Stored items
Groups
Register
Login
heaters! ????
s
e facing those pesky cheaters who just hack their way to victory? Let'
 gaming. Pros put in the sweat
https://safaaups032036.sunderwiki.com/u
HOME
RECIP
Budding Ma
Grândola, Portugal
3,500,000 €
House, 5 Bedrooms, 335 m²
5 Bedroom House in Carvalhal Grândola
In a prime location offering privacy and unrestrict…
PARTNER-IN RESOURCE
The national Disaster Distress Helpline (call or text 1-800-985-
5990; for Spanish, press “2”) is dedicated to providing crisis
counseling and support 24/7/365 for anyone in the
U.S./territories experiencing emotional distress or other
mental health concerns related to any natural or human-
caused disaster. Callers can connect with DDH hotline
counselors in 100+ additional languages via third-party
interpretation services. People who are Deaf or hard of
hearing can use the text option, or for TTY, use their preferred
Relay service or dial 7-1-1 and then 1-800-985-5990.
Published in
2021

--

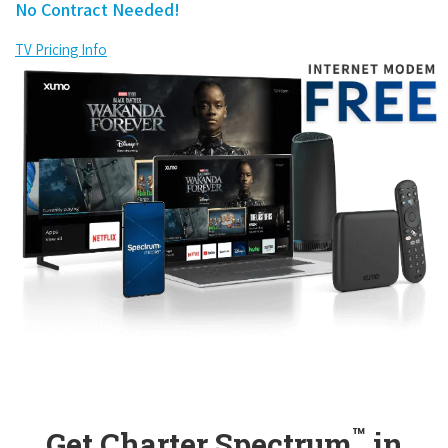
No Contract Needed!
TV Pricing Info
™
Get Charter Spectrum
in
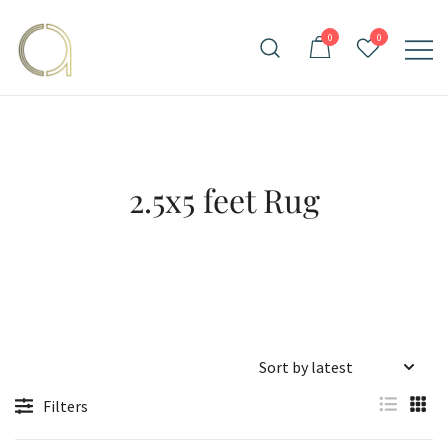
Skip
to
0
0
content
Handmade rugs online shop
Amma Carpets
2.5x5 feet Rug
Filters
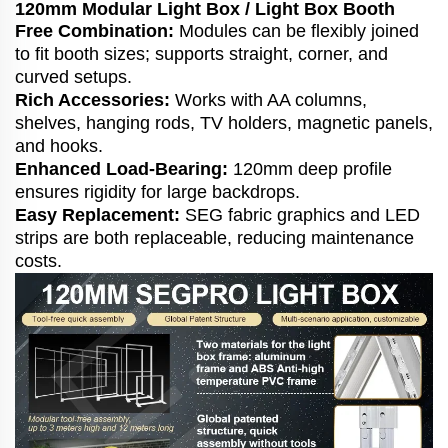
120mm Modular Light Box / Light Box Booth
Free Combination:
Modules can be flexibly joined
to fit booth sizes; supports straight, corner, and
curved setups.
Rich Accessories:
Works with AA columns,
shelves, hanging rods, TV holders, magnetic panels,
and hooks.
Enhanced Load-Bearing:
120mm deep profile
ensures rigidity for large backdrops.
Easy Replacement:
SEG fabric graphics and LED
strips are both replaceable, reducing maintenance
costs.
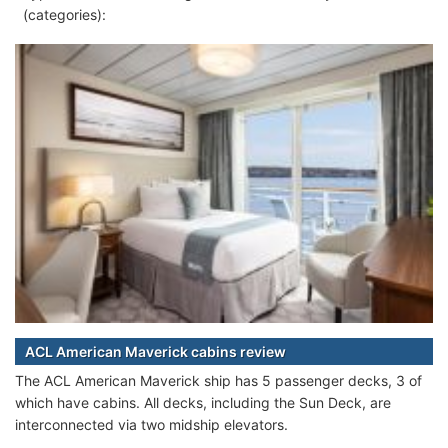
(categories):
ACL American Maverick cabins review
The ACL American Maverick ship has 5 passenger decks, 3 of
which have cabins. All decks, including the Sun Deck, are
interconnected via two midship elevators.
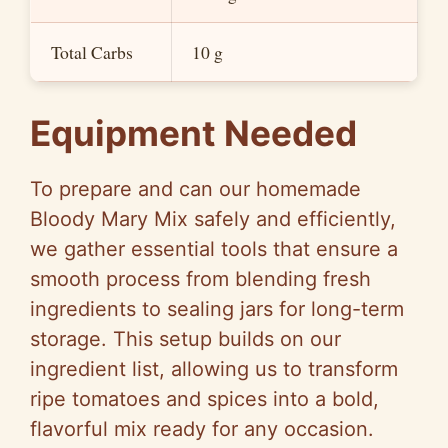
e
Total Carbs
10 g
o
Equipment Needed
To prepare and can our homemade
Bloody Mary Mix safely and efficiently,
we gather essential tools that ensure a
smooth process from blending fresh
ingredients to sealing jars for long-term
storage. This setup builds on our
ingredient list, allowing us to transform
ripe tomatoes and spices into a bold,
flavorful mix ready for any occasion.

**What you will do:** Only the lines with the string "cabins" are wanted; pick them out of the records above and copy them.

**Result below:**
ACL American Maverick cabins review
which have cabins. All decks, including the Sun Deck, are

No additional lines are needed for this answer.